The parent analyses in this semiannual report had two new elements. The first, just discussed, was the lagged analysis that attempted to help sort through the causal order question. The second innovative element was the incorporation of a youth behavior measure as an outcome in the parent cross- sectional analysis. The youth behavior variable was introduced as an ultimate outcome that extends the evidence for a Campaign effect beyond the associations between exposure and the intermediary outcomes. It was natural to ask the next (and crucial) question as to whether the possible changes produced by the Campaign in the intermediary outcomes had translated into actual behavior change. To date, there is no evidence supporting that claim.

Overall, there are trends and cross-sectional associations consistent with Campaign effects on parent outcomes, including talking behavior and cognitions, and monitoring cognitions. These associations are most consistent for fathers. The longitudinal data do not as yet provide the hoped for additional evidence to rule out reverse causation as an explanation for the observed cross-sectional associations. Also, the evidence does not as yet support an effect of parent exposure on youth behavior. This may reflect the apparent lack of relevance of some of the parent outcomes to youth behavior (talking) or the weak associations of exposure and outcome (monitoring behavior). It may also be that the 18-month interval between NSPY Waves 1 and 4 is insufficiently long for the Campaign to have a measurable influence on youth behavior through this indirect parent exposure route. With the next wave of data, the sample for the longitudinal analyses will grow by 150 percent. This may make it possible to detect longitudinal effects, particularly in subgroups, that were not apparent in the limited analyses that could be performed for this semiannual report. Indeed, the parent cross-sectional associations that are described in this chapter appeared only when the Wave 2 and Wave 3 data were joined to the Wave 1 data. A parallel effect may also occur when the full longitudinal sample becomes available. Yet subsequent waves of data collection will increase the time interval between NSPY's youth and parent respondents' first interview and their most recent interview, thereby providing 2 to 3 years to influence youth marijuana use behavior.

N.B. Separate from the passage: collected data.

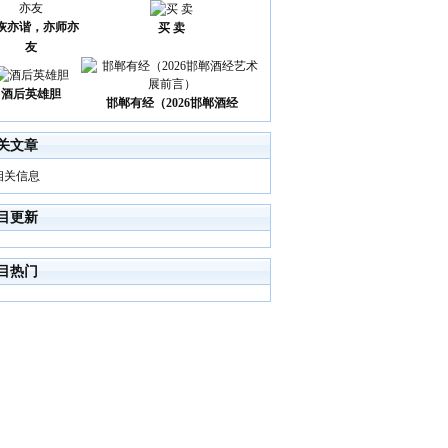
诙亦谐，亦师亦
买 卖
友
酒后英雄胆
邯郸有经（2026邯郸酒经
关文章
相关信息
目更新
目热门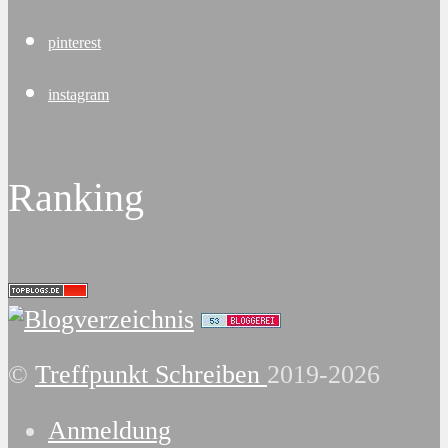
pinterest
instagram
Ranking
©
Treffpunkt Schreiben
2019-2026
Anmeldung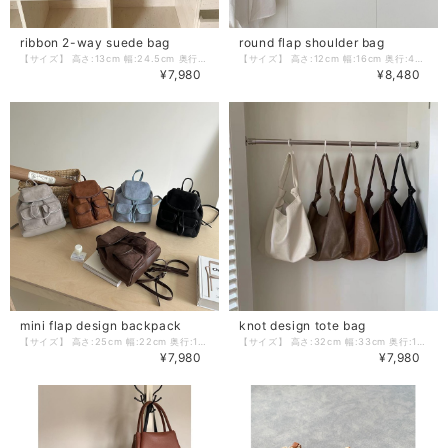
ribbon 2-way suede bag
round flap shoulder bag
【サイズ】 高さ:13cm 幅:24.5cm 奥行:10cm ハンドル:30cm 肩紐:118cm ※採寸方法の違いにより多少の誤差が生じる可能性がございます。 【カラー】 ブラック／ダークブラウン／ブルー／ブラウン 【素材】 合成皮革 －－－－－－－－－－ ❖colorerで今人気のアイテムはこちら https://www.colorer-shop.com/categories/3695667 ❖Please follow us!! ショップ公式Instagram https://www.instagram.com/colorer.official/ －－－－－－－－－－ 【お届けについて】 こちらの商品は受注販売にて取り寄せておりますため、 ご決済から5～15営業日前後で発送いたします。 環境にやさしい簡易包装にご協力ください。 ※日数の計算は土日祝を除く営業日基準となります。 【選べる決済方法】 ・クレジットカード（Visa/Master/AMEX/JCB） ・キャリア決済（docomo/au/Softbank/UQmobile/Y!mobile） ・後払い 【注意事項】 ご購入前にこちらの内容を必ずご確認ください。 https://www.colorer-shop.com/blog/2020/12/03/102334 ・当店では流動性の高い商品を扱っているため、タイミングによっては商品在庫切れにより注文キャンセルとさせていただく場合もございます。 ・商品の色味は、お手持ちのPCやスマートフォンの画面によって実物と若干異なって見える場合がございます。 ・イメージ違いやサイズ違い等、お客さまご都合による返品・交換はご遠慮ください。 管理番号：C2215
【サイズ】 高さ:12cm 幅:16cm 奥行:4cm 肩紐:36cm ※採寸方法の違いにより多少の誤差が生じる可能性がございます。 【カラー】 ブラック／ブラウン／ベージュ／ダークブラウン 【素材】 合成皮革 －－－－－－－－－－ ❖colorerで今人気のアイテムはこちら https://www.colorer-shop.com/categories/3695667 ❖Please follow us!! ショップ公式Instagram https://www.instagram.com/colorer.official/ －－－－－－－－－－ 【お届けについて】 こちらの商品は受注販売にて取り寄せておりますため、 ご決済から5～15営業日前後で発送いたします。 環境にやさしい簡易包装にご協力ください。 ※日数の計算は土日祝を除く営業日基準となります。 【選べる決済方法】 ・クレジットカード（Visa/Master/AMEX/JCB） ・キャリア決済（docomo/au/Softbank/UQmobile/Y!mobile） ・後払い 【注意事項】 ご購入前にこちらの内容を必ずご確認ください。 https://www.colorer-shop.com/blog/2020/12/03/102334 ・当店では流動性の高い商品を扱っているため、タイミングによっては商品在庫切れにより注文キャンセルとさせていただく場合もございます。 ・商品の色味は、お手持ちのPCやスマートフォンの画面によって実物と若干異なって見える場合がございます。 ・イメージ違いやサイズ違い等、お客さまご都合による返品・交換はご遠慮ください。 管理番号：C2176
¥7,980
¥8,480
mini flap design backpack
knot design tote bag
【サイズ】 高さ:25cm 幅:22cm 奥行:11cm ※採寸方法の違いにより多少の誤差が生じる可能性がございます。 【カラー】 ダークブラウン／ブラウン／ブラック／グレー／ブルー 【素材】 合成皮革 －－－－－－－－－－ ❖colorerで今人気のアイテムはこちら https://www.colorer-shop.com/categories/3695667 ❖Please follow us!! ショップ公式Instagram https://www.instagram.com/colorer.official/ －－－－－－－－－－ 【お届けについて】 こちらの商品は受注販売にて取り寄せておりますため、 ご決済から5～15営業日前後で発送いたします。 環境にやさしい簡易包装にご協力ください。 ※日数の計算は土日祝を除く営業日基準となります。 【選べる決済方法】 ・クレジットカード（Visa/Master/AMEX/JCB） ・キャリア決済（docomo/au/Softbank/UQmobile/Y!mobile） ・後払い 【注意事項】 ご購入前にこちらの内容を必ずご確認ください。 https://www.colorer-shop.com/blog/2020/12/03/102334 ・当店では流動性の高い商品を扱っているため、タイミングによっては商品在庫切れにより注文キャンセルとさせていただく場合もございます。 ・商品の色味は、お手持ちのPCやスマートフォンの画面によって実物と若干異なって見える場合がございます。 ・イメージ違いやサイズ違い等、お客さまご都合による返品・交換はご遠慮ください。 管理番号：C2085
【サイズ】 高さ:32cm 幅:33cm 奥行:11cm 肩紐:50cm ※採寸方法の違いにより多少の誤差が生じる可能性がございます。 【カラー】 ダークブラウン／グレージュ／オフホワイト／ブラック／キャメルブラウン 【素材】 合成皮革 －－－－－－－－－－ ❖colorerで今人気のアイテムはこちら https://www.colorer-shop.com/categories/3695667 ❖Please follow us!! ショップ公式Instagram https://www.instagram.com/colorer.official/ －－－－－－－－－－ 【お届けについて】 こちらの商品は受注販売にて取り寄せておりますため、 ご決済から5～15営業日前後で発送いたします。 環境にやさしい簡易包装にご協力ください。 ※日数の計算は土日祝を除く営業日基準となります。 【選べる決済方法】 ・クレジットカード（Visa/Master/AMEX/JCB） ・キャリア決済（docomo/au/Softbank/UQmobile/Y!mobile） ・後払い 【注意事項】 ご購入前にこちらの内容を必ずご確認ください。 https://www.colorer-shop.com/blog/2020/12/03/102334 ・当店では流動性の高い商品を扱っているため、タイミングによっては商品在庫切れにより注文キャンセルとさせていただく場合もございます。 ・商品の色味は、お手持ちのPCやスマートフォンの画面によって実物と若干異なって見える場合がございます。 ・イメージ違いやサイズ違い等、お客さまご都合による返品・交換はご遠慮ください。 管理番号：C1972
¥7,980
¥7,980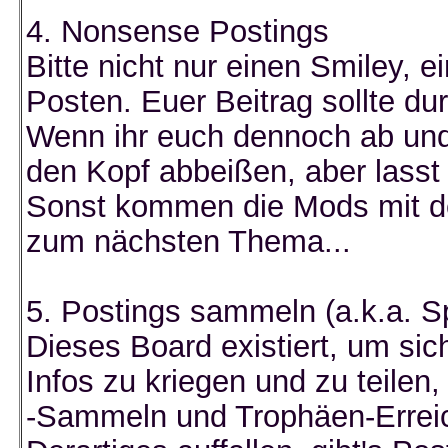
4. Nonsense Postings
Bitte nicht nur einen Smiley, e
Posten. Euer Beitrag sollte d
Wenn ihr euch dennoch ab und 
den Kopf abbeißen, aber lasst 
Sonst kommen die Mods mit de
zum nächsten Thema...
5. Postings sammeln (a.k.a. 
Dieses Board existiert, um si
Infos zu kriegen und zu teilen
-Sammeln und Trophäen-Erreich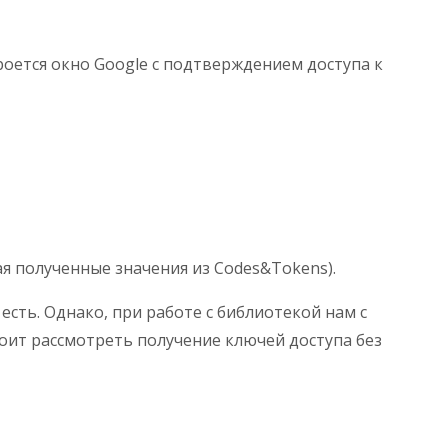
кроется окно Google с подтверждением доступа к
ая полученные значения из Codes&Tokens).
 есть. Однако, при работе с библиотекой нам с
тоит рассмотреть получение ключей доступа без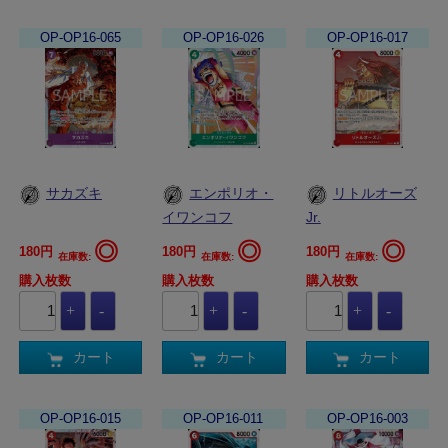
OP-OP16-065
OP-OP16-026
OP-OP16-017
サカズキ
エンポリオ・
リトルオーズ
イワンコフ
Jr.
◎
◎
◎
180円
180円
180円
在庫数:
在庫数:
在庫数:
購入枚数
購入枚数
購入枚数
カート
カート
カート
OP-OP16-015
OP-OP16-011
OP-OP16-003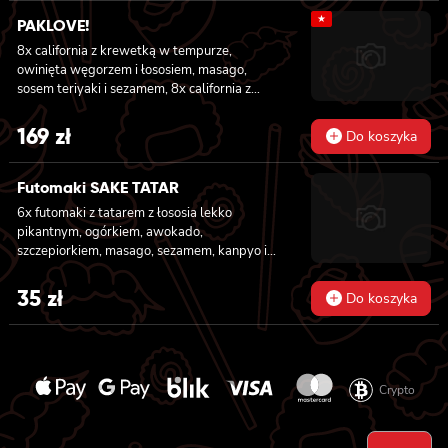
★
PAKLOVE!
8x california z krewetką w tempurze,
owinięta węgorzem i łososiem, masago,
sosem teriyaki i sezamem, 8x california z
serkiem philadelphia i kanpyo, owinięta
opalonym łososiem, sosem teriyaki,
169
zł
Do koszyka
sezamem, 8x california z serkiem
philadelphia i awokado owinięta łososiem, 6x
futomaki z krewetką w tempurze, ogórkiem,
Futomaki SAKE TATAR
sałatą i majonezem lekko pikantnym, 6x
6x futomaki z tatarem z łososia lekko
futomaki z łososiem, awokado, ogórkiem,
pikantnym, ogórkiem, awokado,
serkiem philadelphia i sałatą, sezamem, 6x
szczepiorkiem, masago, sezamem, kanpyo i
futomaki z pieczonym łososiem, serkiem
sałatą
philadelphia, awokado, ogórkiem, kanpyo,
35
zł
sałatą, sosem teriyaki i sezamem
Do koszyka
Crypto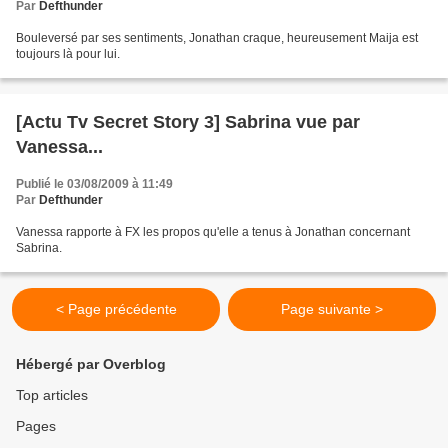
Par
Defthunder
Bouleversé par ses sentiments, Jonathan craque, heureusement Maija est
toujours là pour lui.
[Actu Tv Secret Story 3] Sabrina vue par
Vanessa...
Publié le 03/08/2009 à 11:49
Par
Defthunder
Vanessa rapporte à FX les propos qu'elle a tenus à Jonathan concernant
Sabrina.
< Page précédente
Page suivante >
Hébergé par Overblog
Top articles
Pages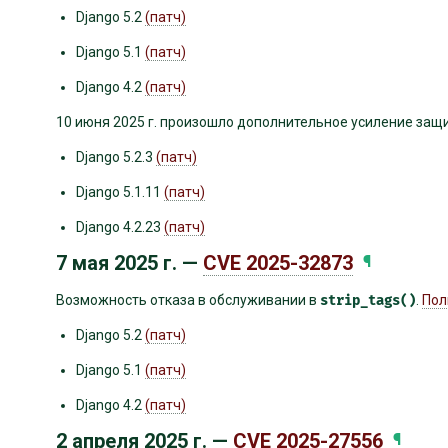
Django 5.2
(патч)
Django 5.1
(патч)
Django 4.2
(патч)
10 июня 2025 г. произошло дополнительное усиление защ
Django 5.2.3
(патч)
Django 5.1.11
(патч)
Django 4.2.23
(патч)
7 мая 2025 г. —
CVE 2025-32873
¶
Возможность отказа в обслуживании в
strip_tags()
.
Пол
Django 5.2
(патч)
Django 5.1
(патч)
Django 4.2
(патч)
2 апреля 2025 г. —
CVE 2025-27556
¶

The Campaign's eventual success depends on its influence on youth behavior. The above discussion of possible effects of the Campaign on youth showed little evidence that youth exposure to the Campaign is as yet affecting their behavior directly. Thus, evidence in this section for effects on parents, and for potential eventual indirect effects on youth, are particularly important. However, the argument for indirect effects requires that there be evidence that parent behaviors are protective, showing that children whose parents talk with them about drugs, monitor them, and engage in fun activities with them are less likely to use drugs. There is good correlational evidence that monitoring (both the behavior and the cognitions) and fun activities are related to drug use behavior and intentions. There is not evidence yet that youth have been affected by parent exposure to the Campaign.

In summary, these findings for parents continue to provide some basis for optimism about Campaign effects on parents. Still, there remain possible challenges to claims of Campaign effects. Subsequent reports will be able to investigate these issues more thoroughly. By the end of the evaluation, each respondent will have been measured three times. With those data, claims of effects can be based on a higher standard of inference. Thus, while still subject to future confirmation, at this stage in the Campaign evaluation there are some positive indications of Campaign effects on parents, but not on youth.

Reference

Hornik, R. et al, (2001). Evaluation of the National Youth Anti-Drug Media Campaign: Third Semiannual Report of Findings, Report prepared for the National Institute on Drug Abuse (Contract No. N01DA-8-5063), Washington DC: Westat.